上原浩治「中継ぎピッチャーズバイブル」(6)

 中継ぎ投手や抑えが相手に得点を許さずに降板しても試合後、取材されることは少ない。記録上で節目となる登板の後、あるいはしびれる場面で勝利に導く投球をみせて囲まれることもあるが、それはまれだ。

 しかし、敗因に結びつくような投球をすると、報道陣に囲まれ、厳しい質問にさらされる。たとえば「勝負を急いでしまったのか」「これまで抑えていた打者だったと思うが」とか、場合によっては「なぜ打たれたのか?」とストレートなものもある。

 このメディアの洗礼をヤンキースのマリアノ・リベラ投手、フィリーズのジョナサン・パペルボン投手、パドレスで活躍したトレバー・ホフマン投手やアストロズなどで活躍したビリー・ワグナー投手などメジャーを代表する守護神たちも受けてきた。

 今季限りでの引退を表明しているリベラはメジャー19年間で通算643セーブをマークし、セーブ成功率は89%を誇る。だが、12日現在、ここ3試合連続でセーブ機会に失敗するなどBSV(セーブ失敗)も78度記録。2001年にはワールドシリーズ第7戦で、痛恨のサヨナラ適時打を打たれ、世界一を逃した。この時も取材にはしっかり対応している。

 6月5日、本拠地フェンウェイ・パークで行われたレンジャーズ戦。試合後のロッカールームで、堂々と米メディアの取材を受ける上原の姿があった。その場面だけ切り取ればヒーローに見える。
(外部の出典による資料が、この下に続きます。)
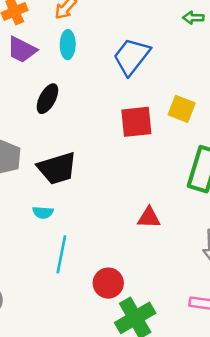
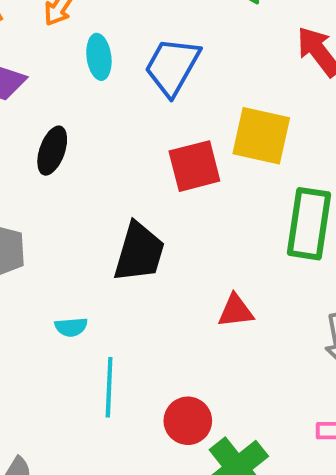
cyan ellipse: (68, 45) -> (99, 57), moved
yellow square: (182, 109) -> (261, 136), size x1.4
black trapezoid: (57, 168) -> (139, 252), moved, turned -48

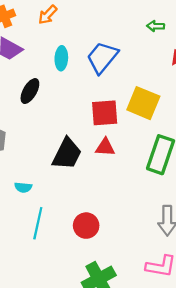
cyan ellipse: (99, 57) -> (61, 58), moved
red triangle: (236, 311) -> (105, 147), moved
red circle: (188, 421) -> (86, 226), moved

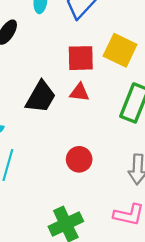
red circle: (86, 226) -> (79, 159), moved

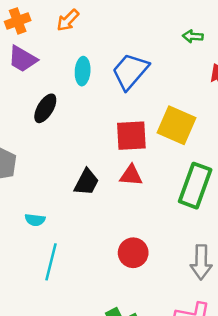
black trapezoid: (41, 97) -> (86, 182), size x0.7

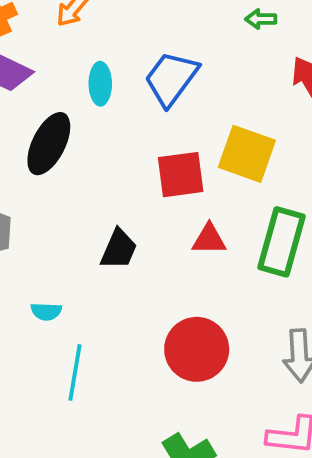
black ellipse: (45, 108) -> (49, 144), size x1.4
red triangle: (131, 175) -> (209, 239), moved
red circle: (133, 253) -> (197, 349), size x1.4

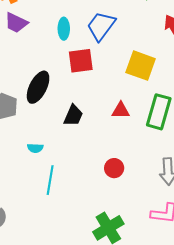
black ellipse: (49, 144) -> (38, 87), moved
red square: (181, 175) -> (81, 61), moved
red circle: (197, 349) -> (114, 168), size x0.6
 しかし、この日、1―1の7回一死一、二塁で3番手としてマウンドへ上がった上原は先頭打者に投じた初球のストレートを左中間に運ばれ、あっさりと勝ち越し点を献上。チームは2―3で敗れた。

 声のトーンこそはいつもより低かったが、話し方や、記者との接し方に変化はなく、試合を淡々と振り返るなど、むしろ冷静だった。